Go through the listing and pick out each line with the word "value" in it.

- **Material for this exercise**
#####

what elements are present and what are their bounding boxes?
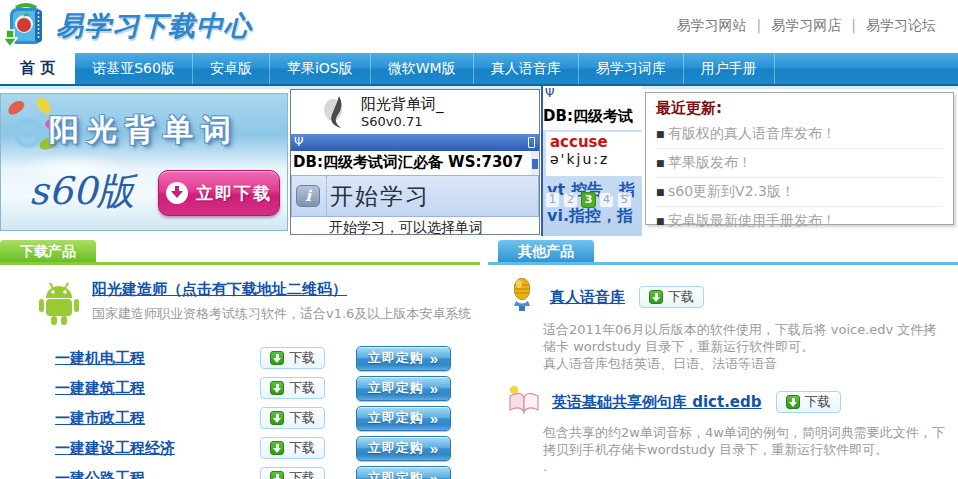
order-button[interactable]: 立即定购» xyxy=(356,436,451,461)
info-icon: i xyxy=(296,185,320,207)
update-item: ■s60更新到V2.3版！ xyxy=(656,178,943,207)
page-number: 2 xyxy=(563,192,578,208)
banner-edition: s60版 xyxy=(29,166,135,217)
menu-item-start-learning: i 开始学习 xyxy=(291,175,539,217)
page-number: 4 xyxy=(599,192,614,208)
chevron-right-icon: » xyxy=(430,470,439,479)
link-separator: | xyxy=(851,17,856,33)
order-button[interactable]: 立即定购» xyxy=(356,376,451,401)
item-link-shizheng[interactable]: 一建市政工程 xyxy=(55,409,260,428)
page-number-active: 3 xyxy=(581,192,596,208)
page-number: 1 xyxy=(545,192,560,208)
update-item: ■有版权的真人语音库发布！ xyxy=(656,120,943,149)
battery-icon xyxy=(528,137,535,148)
link-website[interactable]: 易学习网站 xyxy=(677,17,747,33)
nav-item-manual[interactable]: 用户手册 xyxy=(684,53,775,84)
download-row: 一建建设工程经济 下载 立即定购» xyxy=(0,433,480,463)
chevron-right-icon: » xyxy=(430,380,439,397)
content-area: 下载产品 xyxy=(0,240,958,479)
update-item: ■安卓版最新使用手册发布！ xyxy=(656,207,943,235)
app-version: S60v0.71 xyxy=(361,114,422,129)
page-header: 易学习下载中心 易学习网站|易学习网店|易学习论坛 xyxy=(0,0,958,53)
tab-other-products: 其他产品 xyxy=(498,240,594,262)
order-button[interactable]: 立即定购» xyxy=(356,406,451,431)
product-sentence-library: 英语基础共享例句库 dict.edb 下载 包含共享的约2w单词音标，4w单词的… xyxy=(488,384,958,475)
chevron-right-icon: » xyxy=(430,440,439,457)
app-screenshot-1: 阳光背单词_ S60v0.71 Ψ DB:四级考试词汇必备 WS:7307 i … xyxy=(290,89,540,235)
chevron-right-icon: » xyxy=(430,350,439,367)
pagination: 1 2 3 4 5 xyxy=(545,192,632,208)
download-button[interactable]: 下载 xyxy=(260,467,325,479)
backpack-logo-icon xyxy=(2,2,50,50)
db-line: DB:四级考试 xyxy=(543,104,642,130)
recent-updates-panel: 最近更新: ■有版权的真人语音库发布！ ■苹果版发布！ ■s60更新到V2.3版… xyxy=(645,92,954,225)
db-line: DB:四级考试词汇必备 WS:7307 xyxy=(291,151,539,175)
updates-title: 最近更新: xyxy=(656,99,943,118)
app-logo-icon xyxy=(319,94,357,136)
logo-text: 易学习下载中心 xyxy=(56,8,252,44)
bullet-icon: ■ xyxy=(656,129,665,139)
nav-item-ios[interactable]: 苹果iOS版 xyxy=(270,53,371,84)
product-android: 阳光建造师（点击有下载地址二维码） 国家建造师职业资格考试练习软件，适合v1.6… xyxy=(0,279,480,331)
download-row: 一建市政工程 下载 立即定购» xyxy=(0,403,480,433)
order-button[interactable]: 立即定购» xyxy=(356,346,451,371)
download-icon xyxy=(270,471,284,479)
main-nav: 首 页 诺基亚S60版 安卓版 苹果iOS版 微软WM版 真人语音库 易学习词库… xyxy=(0,53,958,86)
item-link-jingji[interactable]: 一建建设工程经济 xyxy=(55,439,260,458)
link-separator: | xyxy=(757,17,762,33)
product-desc: 国家建造师职业资格考试练习软件，适合v1.6及以上版本安卓系统 xyxy=(92,305,471,323)
bullet-icon: ■ xyxy=(656,158,665,168)
download-icon xyxy=(270,351,284,365)
download-arrow-icon xyxy=(166,182,188,204)
nav-item-nokia-s60[interactable]: 诺基亚S60版 xyxy=(75,53,193,84)
item-link-jidian[interactable]: 一建机电工程 xyxy=(55,349,260,368)
link-shop[interactable]: 易学习网店 xyxy=(771,17,841,33)
promo-banner: 阳光背单词 s60版 立即下载 xyxy=(0,93,288,231)
update-item: ■苹果版发布！ xyxy=(656,149,943,178)
product-desc: 包含共享的约2w单词音标，4w单词的例句，简明词典需要此文件，下 拷贝到手机存储… xyxy=(543,424,958,475)
order-button[interactable]: 立即定购» xyxy=(356,466,451,479)
download-row: 一建建筑工程 下载 立即定购» xyxy=(0,373,480,403)
nav-item-voice-library[interactable]: 真人语音库 xyxy=(474,53,579,84)
nav-item-home[interactable]: 首 页 xyxy=(0,53,75,84)
nav-item-wm[interactable]: 微软WM版 xyxy=(371,53,474,84)
other-products-section: 其他产品 真人语音库 下载 适合2011年06月以后 xyxy=(488,240,958,479)
download-button[interactable]: 下载 xyxy=(639,286,704,308)
product-voice-library: 真人语音库 下载 适合2011年06月以后版本的软件使用，下载后将 voice.… xyxy=(488,277,958,372)
item-link-gonglu[interactable]: 一建公路工程 xyxy=(55,469,260,479)
menu-subtext: 开始学习，可以选择单词 xyxy=(291,219,539,235)
banner-row: 阳光背单词 s60版 立即下载 阳光背单词_ S60v0.71 Ψ DB:四级考… xyxy=(0,86,958,238)
download-icon xyxy=(270,411,284,425)
product-link-voice[interactable]: 真人语音库 xyxy=(550,288,625,307)
download-icon xyxy=(270,441,284,455)
nav-item-android[interactable]: 安卓版 xyxy=(193,53,270,84)
phonetic: ə'kju:z xyxy=(550,151,642,167)
app-screenshot-2: Ψ DB:四级考试 accuse ə'kju:z vt.控告，指 vi.指控，指… xyxy=(541,86,642,236)
page-number: 5 xyxy=(617,192,632,208)
download-button[interactable]: 下载 xyxy=(260,377,325,399)
item-link-jianzhu[interactable]: 一建建筑工程 xyxy=(55,379,260,398)
chevron-right-icon: » xyxy=(430,410,439,427)
header-links: 易学习网站|易学习网店|易学习论坛 xyxy=(667,17,946,35)
word: accuse xyxy=(550,133,642,151)
microphone-icon xyxy=(506,277,538,317)
download-button[interactable]: 下载 xyxy=(260,347,325,369)
meaning-vi: vi.指控，指 xyxy=(547,206,633,227)
download-button[interactable]: 下载 xyxy=(260,437,325,459)
signal-icon: Ψ xyxy=(543,86,642,104)
banner-title: 阳光背单词 xyxy=(1,110,287,151)
product-link-builder[interactable]: 阳光建造师（点击有下载地址二维码） xyxy=(92,280,347,298)
banner-download-button[interactable]: 立即下载 xyxy=(158,170,280,216)
nav-item-dictionary[interactable]: 易学习词库 xyxy=(579,53,684,84)
link-forum[interactable]: 易学习论坛 xyxy=(866,17,936,33)
bullet-icon: ■ xyxy=(656,216,665,226)
bullet-icon: ■ xyxy=(656,187,665,197)
download-row: 一建公路工程 下载 立即定购» xyxy=(0,463,480,479)
signal-icon: Ψ xyxy=(294,134,303,151)
download-button[interactable]: 下载 xyxy=(260,407,325,429)
download-button[interactable]: 下载 xyxy=(776,391,841,413)
status-bar: Ψ xyxy=(291,134,539,151)
product-link-dict[interactable]: 英语基础共享例句库 dict.edb xyxy=(552,393,762,412)
download-icon xyxy=(270,381,284,395)
download-icon xyxy=(649,290,663,304)
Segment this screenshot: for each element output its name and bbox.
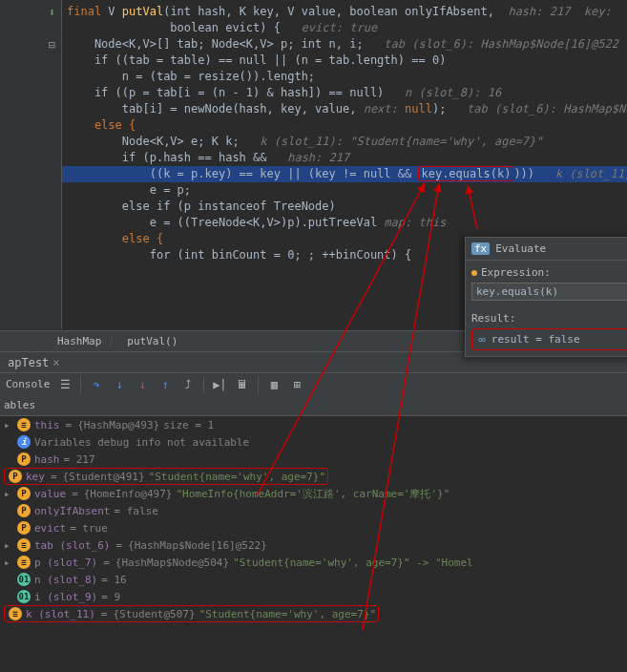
var-n[interactable]: 01n (slot_8) = 16 — [0, 571, 627, 588]
gutter: ⬇ ⊟ — [0, 0, 62, 329]
breadcrumb-method[interactable]: putVal() — [127, 335, 178, 347]
var-k[interactable]: ≡k (slot_11) = {Student@507} "Student{na… — [4, 605, 379, 622]
result-value[interactable]: ∞ result = false — [471, 328, 627, 350]
var-hash[interactable]: Phash = 217 — [0, 451, 627, 468]
code-line: Node<K,V>[] tab; Node<K,V> p; int n, i; … — [67, 36, 618, 52]
var-onlyifabsent[interactable]: PonlyIfAbsent = false — [0, 502, 627, 519]
code-line: e = ((TreeNode<K,V>)p).putTreeVal map: t… — [67, 215, 446, 231]
var-evict[interactable]: Pevict = true — [0, 519, 627, 536]
code-line: e = p; — [67, 182, 191, 199]
close-icon[interactable]: × — [52, 356, 59, 369]
code-line-current: ((k = p.key) == key || (key != null && k… — [62, 166, 627, 182]
step-over-icon[interactable]: ↷ — [89, 377, 104, 392]
drop-frame-icon[interactable]: ⤴ — [180, 377, 196, 392]
variables-header: ables — [0, 395, 627, 416]
code-line: Node<K,V> e; K k; k (slot_11): "Student{… — [67, 134, 543, 150]
step-out-icon[interactable]: ↑ — [157, 377, 173, 392]
infinity-icon: ∞ — [478, 332, 486, 346]
var-p[interactable]: ▸≡p (slot_7) = {HashMap$Node@504} "Stude… — [0, 554, 627, 571]
evaluate-icon[interactable]: 🖩 — [235, 377, 250, 392]
code-line: else { — [67, 231, 163, 247]
code-line: for (int binCount = 0; ; ++binCount) { — [67, 247, 411, 263]
expression-input[interactable] — [471, 283, 627, 301]
result-label: Result: — [471, 312, 627, 325]
code-line: else if (p instanceof TreeNode) — [67, 199, 336, 215]
code-line: final V putVal(int hash, K key, V value,… — [67, 4, 612, 20]
evaluate-icon: fx — [471, 242, 490, 255]
collapse-icon[interactable]: ⊟ — [49, 38, 55, 52]
var-this[interactable]: ▸≡this = {HashMap@493} size = 1 — [0, 416, 627, 433]
code-line: if (p.hash == hash && hash: 217 — [67, 150, 349, 166]
override-icon: ⬇ — [49, 6, 55, 19]
evaluate-popup[interactable]: fx Evaluate Expression: Result: ∞ result… — [465, 237, 627, 357]
var-tab[interactable]: ▸≡tab (slot_6) = {HashMap$Node[16]@522} — [0, 536, 627, 554]
table-icon[interactable]: ▦ — [266, 377, 282, 392]
var-key[interactable]: Pkey = {Student@491} "Student{name='why'… — [4, 468, 328, 485]
var-i[interactable]: 01i (slot_9) = 9 — [0, 588, 627, 605]
tab-maptest[interactable]: apTest × — [0, 354, 68, 371]
code-line: n = (tab = resize()).length; — [67, 69, 315, 85]
step-into-icon[interactable]: ↓ — [112, 377, 127, 392]
var-value[interactable]: ▸Pvalue = {HomeInfo@497} "HomeInfo{homeA… — [0, 485, 627, 502]
run-to-cursor-icon[interactable]: ▶| — [212, 377, 227, 392]
var-info: iVariables debug info not available — [0, 433, 627, 451]
evaluate-header: fx Evaluate — [466, 238, 627, 261]
variables-panel: ables ▸≡this = {HashMap@493} size = 1 iV… — [0, 395, 627, 622]
caret-icon — [471, 270, 477, 276]
console-toolbar: Console ☰ ↷ ↓ ↓ ↑ ⤴ ▶| 🖩 ▦ ⊞ — [0, 372, 627, 395]
filter-icon[interactable]: ☰ — [57, 377, 73, 392]
expression-label: Expression: — [481, 266, 551, 279]
code-line: if ((p = tab[i = (n - 1) & hash]) == nul… — [67, 85, 501, 101]
code-line: boolean evict) { evict: true — [67, 20, 377, 36]
highlighted-expression: key.equals(k) — [418, 166, 513, 181]
code-line: tab[i] = newNode(hash, key, value, next:… — [67, 101, 627, 117]
console-label[interactable]: Console — [6, 378, 50, 390]
breadcrumb-class[interactable]: HashMap — [57, 335, 101, 347]
code-line: if ((tab = table) == null || (n = tab.le… — [67, 52, 446, 69]
layout-icon[interactable]: ⊞ — [289, 377, 304, 392]
force-step-into-icon[interactable]: ↓ — [135, 377, 150, 392]
breadcrumb-separator: 〉 — [109, 334, 119, 348]
code-line: else { — [67, 117, 136, 134]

#####

- **Response to the task**
result-value[interactable]: ∞ result = false — [471, 328, 627, 350]
code-line: final V putVal(int hash, K key, V value,… — [67, 4, 612, 20]
var-value[interactable]: ▸Pvalue = {HomeInfo@497} "HomeInfo{homeA… — [0, 485, 627, 502]
code-line: tab[i] = newNode(hash, key, value, next:… — [67, 101, 627, 117]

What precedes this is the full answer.